== Problem details ==
Give the number of lines in the data below where the string "Restaurant" occurs, and nothing else.

☆ ☆ ☆

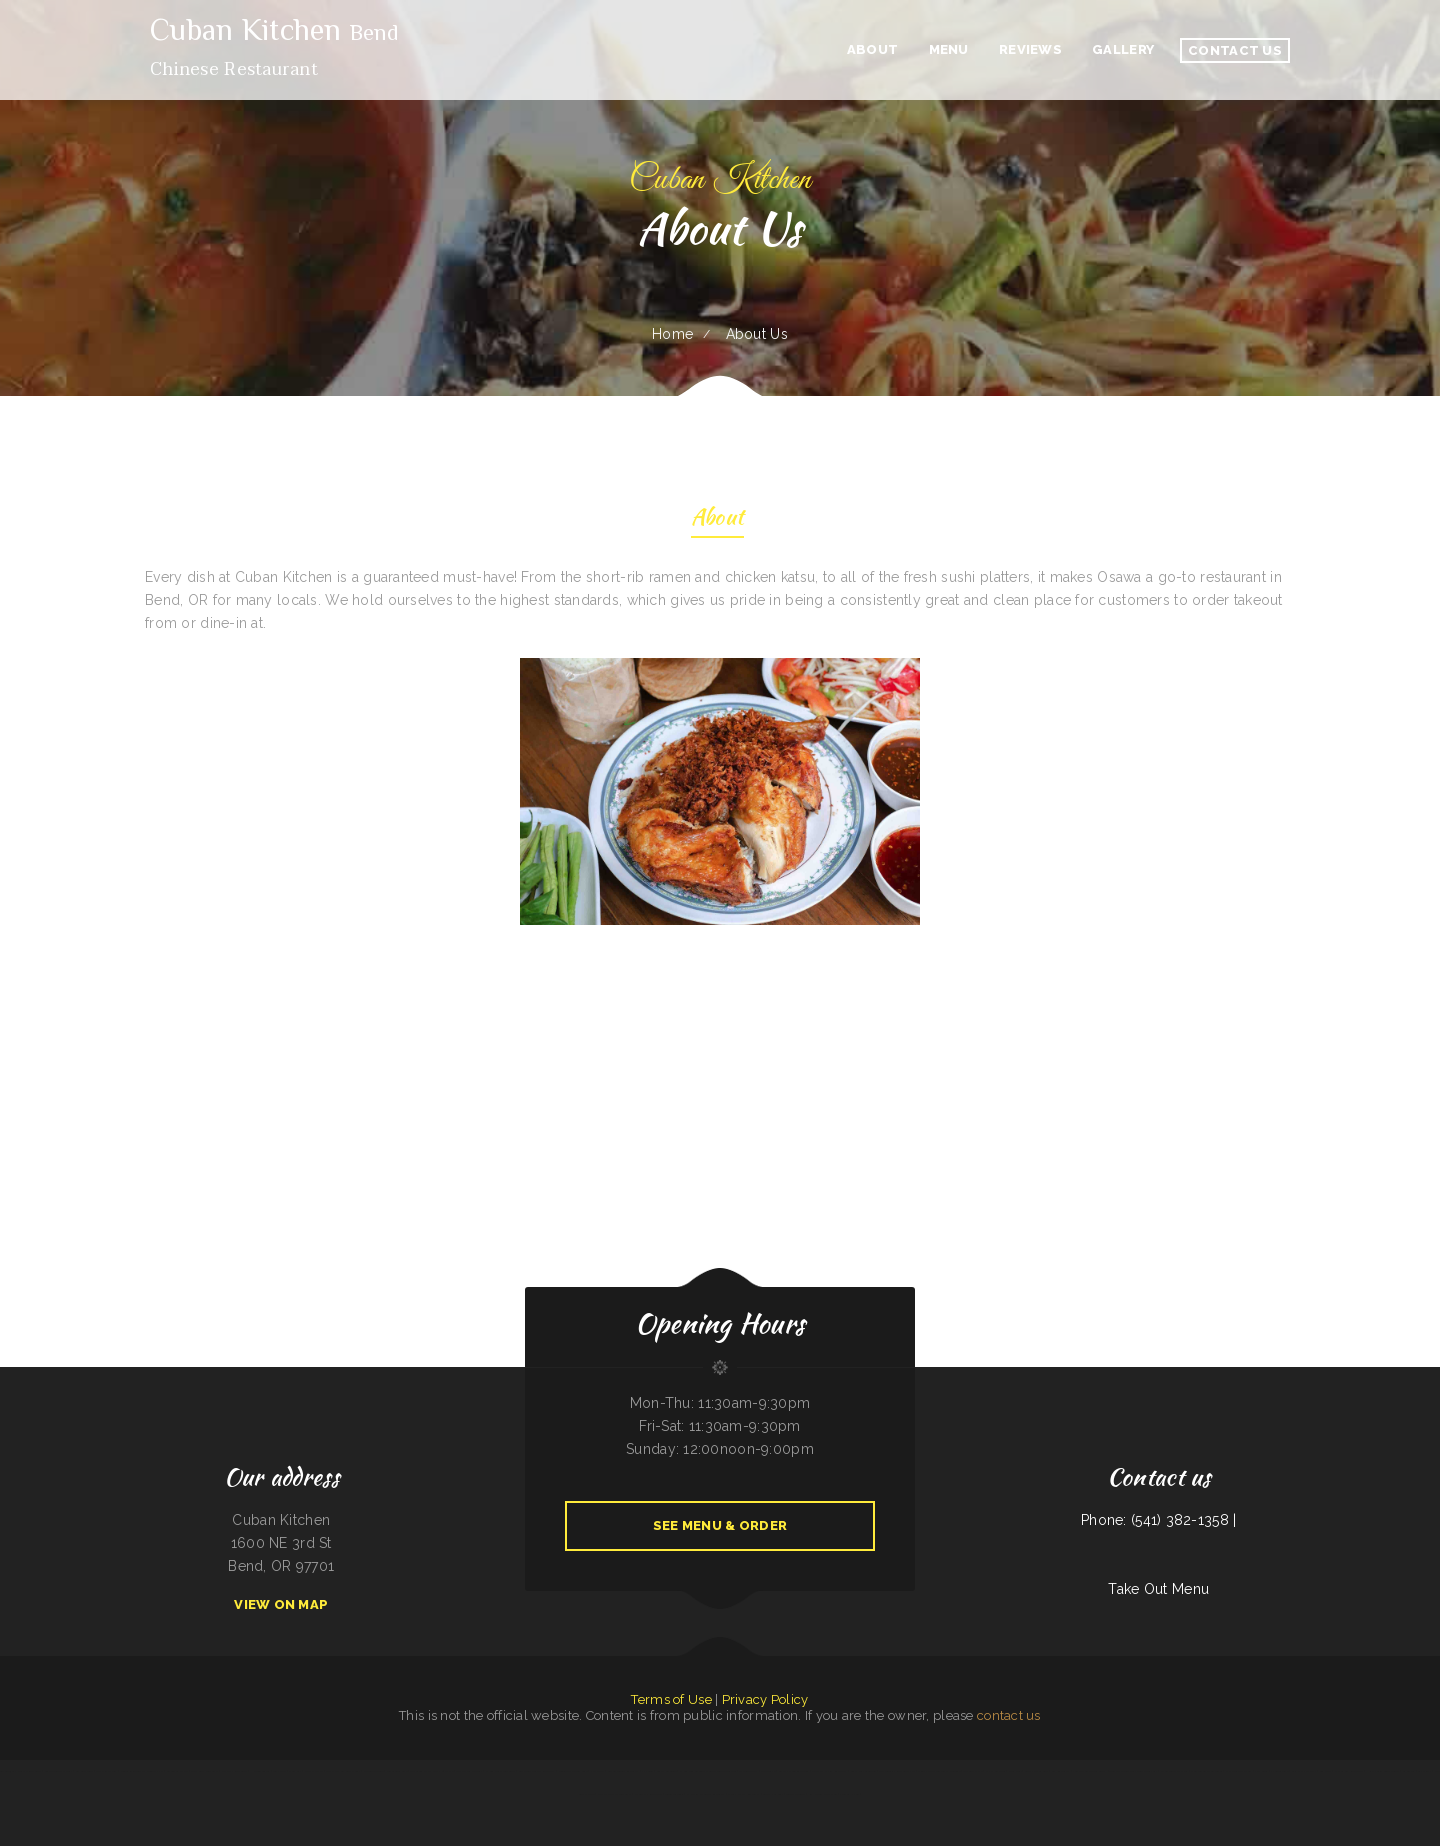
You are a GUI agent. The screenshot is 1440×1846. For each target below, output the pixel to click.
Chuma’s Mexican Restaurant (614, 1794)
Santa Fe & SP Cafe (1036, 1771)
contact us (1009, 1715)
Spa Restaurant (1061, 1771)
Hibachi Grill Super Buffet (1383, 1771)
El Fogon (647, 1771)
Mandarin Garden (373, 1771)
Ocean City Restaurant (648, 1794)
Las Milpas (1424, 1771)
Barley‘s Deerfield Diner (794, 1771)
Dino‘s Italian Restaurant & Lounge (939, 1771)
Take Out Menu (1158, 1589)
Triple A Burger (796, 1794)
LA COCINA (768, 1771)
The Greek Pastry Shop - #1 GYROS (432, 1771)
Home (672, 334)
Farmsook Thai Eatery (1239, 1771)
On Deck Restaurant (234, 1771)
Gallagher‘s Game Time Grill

☆ ☆ ☆

== Response for this exercise ==
5